Aufzeichnungen aus einem Totenhaus by Dostojewski Fjodor

Aufzeichnungen aus einem Totenhaus by Dostojewski Fjodor

Autor:Dostojewski, Fjodor
Die sprache: deu
Format: epub


Zweiter Teil

I

Das Hospital

Bald nach den Feiertagen erkrankte ich und kam ins Militärspital. Es stand abseits, eine halbe Werst von der Festung entfernt. Es war ein langgestrecktes, gelbgestrichenes Gebäude. Im Sommer, wenn alle Baulichkeiten renoviert wurden, verwendete man darauf eine außerordentliche Menge Ocker. Auf dem riesengroßen Hofe befanden sich die Wirtschaftsgebäude, Häuser für das ärztliche Personal und sonstige notwendige Baulichkeiten. Im Hauptbau lagen ausschließlich die Krankensäle. Es gab ihrer viele, aber nur zwei von ihnen waren für die Sträflinge bestimmt. Sie waren immer außerordentlich überfüllt, besonders aber im Sommer, so daß man oft die Betten Zusammenrücken mußte. Unsere Krankensäle waren von »Unglücklichen« aller Art angefüllt.
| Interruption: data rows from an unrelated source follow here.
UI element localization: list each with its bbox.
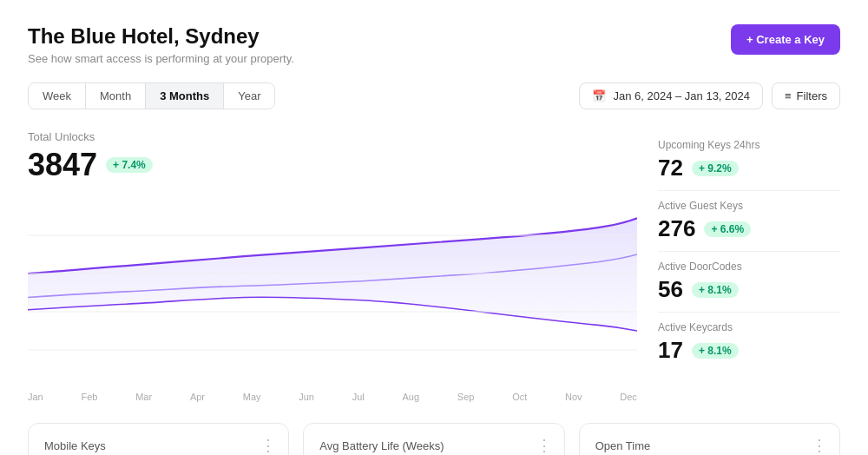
stat-active-doorcodes: Active DoorCodes 56 + 8.1% bbox=[658, 252, 840, 313]
stat-upcoming-keys: Upcoming Keys 24hrs 72 + 9.2% bbox=[658, 130, 840, 191]
card-open-time: Open Time ⋮ 0.52s bbox=[579, 423, 840, 455]
tab-week[interactable]: Week bbox=[29, 83, 86, 109]
stat-active-guest-keys: Active Guest Keys 276 + 6.6% bbox=[658, 191, 840, 252]
card-open-time-title: Open Time bbox=[595, 439, 824, 452]
page-subtitle: See how smart access is performing at yo… bbox=[28, 52, 294, 65]
card-mobile-keys-title: Mobile Keys bbox=[44, 439, 273, 452]
card-battery-life-title: Avg Battery Life (Weeks) bbox=[319, 439, 548, 452]
period-tabs: Week Month 3 Months Year bbox=[28, 82, 275, 109]
bottom-cards: Mobile Keys ⋮ 62% Avg Battery Life (Week… bbox=[28, 423, 840, 455]
tab-3months[interactable]: 3 Months bbox=[146, 83, 224, 109]
create-key-button[interactable]: + Create a Key bbox=[731, 24, 840, 55]
stat-active-keycards: Active Keycards 17 + 8.1% bbox=[658, 313, 840, 373]
card-battery-life: Avg Battery Life (Weeks) ⋮ 32.6 bbox=[303, 423, 564, 455]
chart-label: Total Unlocks bbox=[28, 130, 637, 143]
chart-value: 3847 bbox=[28, 147, 97, 183]
filters-button[interactable]: ≡ Filters bbox=[772, 82, 840, 109]
card-mobile-keys: Mobile Keys ⋮ 62% bbox=[28, 423, 289, 455]
tab-month[interactable]: Month bbox=[86, 83, 146, 109]
x-axis-labels: JanFebMarApr MayJunJulAug SepOctNovDec bbox=[28, 388, 637, 402]
card-mobile-keys-menu[interactable]: ⋮ bbox=[260, 436, 276, 455]
calendar-icon: 📅 bbox=[592, 89, 606, 102]
filter-icon: ≡ bbox=[785, 89, 792, 102]
side-stats: Upcoming Keys 24hrs 72 + 9.2% Active Gue… bbox=[658, 130, 840, 402]
card-battery-life-menu[interactable]: ⋮ bbox=[536, 436, 552, 455]
card-open-time-menu[interactable]: ⋮ bbox=[812, 436, 827, 455]
chart-badge: + 7.4% bbox=[106, 157, 153, 173]
date-range-button[interactable]: 📅 Jan 6, 2024 – Jan 13, 2024 bbox=[579, 82, 763, 109]
filters-label: Filters bbox=[797, 89, 827, 102]
date-range-label: Jan 6, 2024 – Jan 13, 2024 bbox=[613, 89, 750, 102]
tab-year[interactable]: Year bbox=[224, 83, 274, 109]
page-title: The Blue Hotel, Sydney bbox=[28, 24, 294, 49]
unlocks-chart bbox=[28, 197, 637, 388]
Es waren Leute aus unserem Zuchthause dabei, auch solche, die als Angeklagte vor dem Kriegsgericht standen und in verschiedenen Arrestlokalen saßen, Verurteilte und auch Nichtverurteilte; es gab auch welche aus der Korrektionskompagnie, einer seltsamen Einrichtung, in welche Soldaten, die sich etwas zuschulden kommen ließen, und auch solche, auf die kein besonderer Verlaß war, zwecks Besserung ihrer Aufführung gesteckt wurden und die sie gewöhnlich nach zwei oder mehr Jahren als solche Schurken verließen, wie man sie selten findet. Wenn ein Arrestant bei uns erkrankte, so meldete er es gewöhnlich am Morgen dem Unteroffizier. Der Kranke wurde dann sofort in ein Buch eingetragen und mit diesem Buch in Begleitung eines Wachsoldaten ins Bataillonslazarett geschickt. Der dortige Arzt untersuchte zunächst alle Kranken aus sämtlichen in der Festung untergebrachten Militärkommandos und schickte diejenigen, die er für wirklich krank hielt, ins Hospital. So wurde auch ich ins Buch eingetragen und begab mich gegen zwei Uhr, als alle Unsrigen aus dem Zuchthause zur Nachmittagsarbeit gegangen waren, ins Hospital. Ein kranker Arrestant pflegte möglichst viel Geld und Brot mitzunehmen, da er am ersten Tage im Hospital noch keine Ration zu erwarten hatte; ferner ein winziges Pfeifchen, einen Tabaksbeutel und einen Feuerstein nebst Stahl. Die letztgenannten Gegenstände pflegte man sorgfältig in den Stiefeln zu verstecken. Ich betrat das Hospital nicht ohne eine gewisse Neugier auf diese neue, mir noch unbekannte Variation unseres Arrestantendaseins.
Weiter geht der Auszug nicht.